Genau diesen Code, den du gerade gepostet hast hätte ich gerne in meinem Programm als String und ich weiß nicht wie, da dieser Code durch einen JavaScript erzeugt wird und mein Programm warten müsste bis er abgelaufen ist...


----------



## turtle (26. Aug 2014)

Nach deinen Anzgaben möchtest du von 5 Websites Farbcodes holen und kannst diese einfach abschreiben, ja?
DaveIT hat schon gesagt, das es recht einfach möglich ist und ich habe es für eine Website bewiesen.

Stattdessen möchtest du ein Programm schreiben, welches dir 5 Seiten automatisch parsed und diese Werte bestimmt, obwohl dir hier mehrfach gesagt wurde, das das ziemlicher Unfug ist. Alles soweit richtig was ich schreibe?

Also füge ich mich ebenfalls in die Liste der "Blödsinn"-Sager ein, da dein Programm bei der kleinsten Änderung nicht mehr laufen würde und du dein Parser-Programm anpassen müsstest.

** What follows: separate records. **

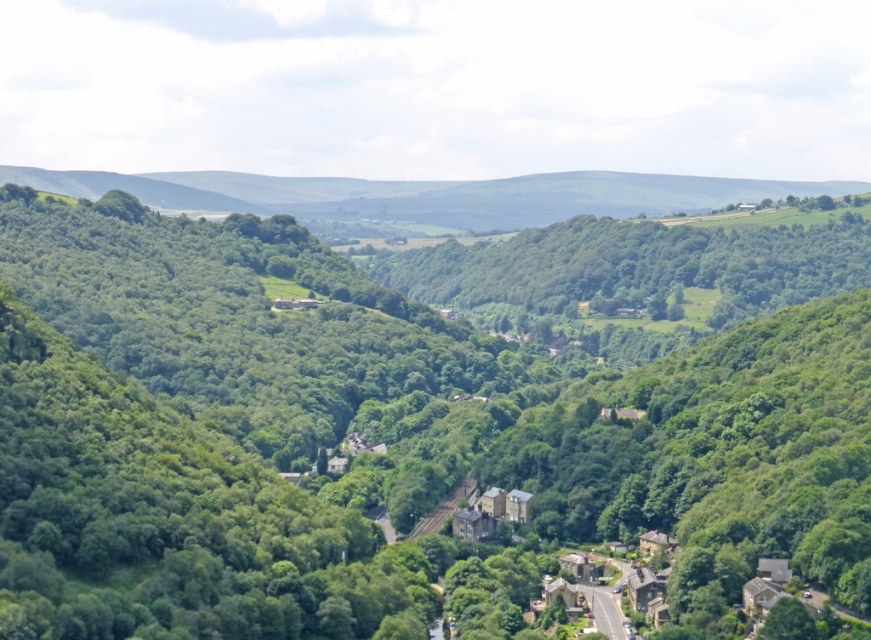 Question: Can you confirm if green leafy tree at center is positioned above green grassy hillside at upper center?

Choices:
 (A) yes
 (B) no

Answer: (B)

Question: Can you confirm if green leafy tree at center is bigger than green grassy hillside at upper center?

Choices:
 (A) yes
 (B) no

Answer: (A)

Question: Is the position of green leafy tree at center less distant than that of green grassy hillside at upper center?

Choices:
 (A) no
 (B) yes

Answer: (B)

Question: Which of the following is the closest to the observer?

Choices:
 (A) (58, 540)
 (B) (541, 193)

Answer: (A)

Question: Which point is farther to the camera?

Choices:
 (A) green grassy hillside at upper center
 (B) green leafy tree at center

Answer: (A)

Meine Empfehlung: Öffne de 5 Websites, schreibe dir die Frabcodes heraus und speichere sie lokal in einer properties-Datei. Schon allein das Lesen/Schreiben dieses Beitrages dauert länger:noe:


----------



## Ruzmanz (26. Aug 2014)

Warum die negative Stimmung? Ich kenne die Seite nicht und evtl. bietet sie die Option bereits ... Wenn ich Webseiten oder Grafiken entwerfe (als Hobby), dann stehe ich oft vor dem Problem, dass ich evtl. noch eine Farbe benötige, welche mit meinen Farben harmoniert. Natürlich gibt es immer wieder *****en, die mieserable Webseiten ins Web stellen. Ich spekuliere wild drauf los, weil ich keine Lust habe mich näher mit der Seite zu beschäftigen. Evtl. "blamiere" ich mich damit, aber das Leben ist kurz ... Ich habe die Farbe RGB (255, 0, 0). Welche Farben passen dazu? Als Designer tippe ich das einfach in die (erweiterte) Suchfunktion ein und finde dann die Templates mit meiner Farbe und den Vorschlägen ... ja ... träumt weiter ... die Wahrscheinlichkeit, dass ich ein Ergebnis zu "Fruit" oder "Bannana" finde ist höher -.-' Warum sollte auch jemand auf einer Webseite für Farb-Templates nach bestimmten / ähnlichen Farbwerten suchen?! Vielleicht stehe ich alleine da, um meine Zeit damit zu verschwenden alle Farb-Templates bei jedem neuen Projekt auf gut Glück zu durchsuchen.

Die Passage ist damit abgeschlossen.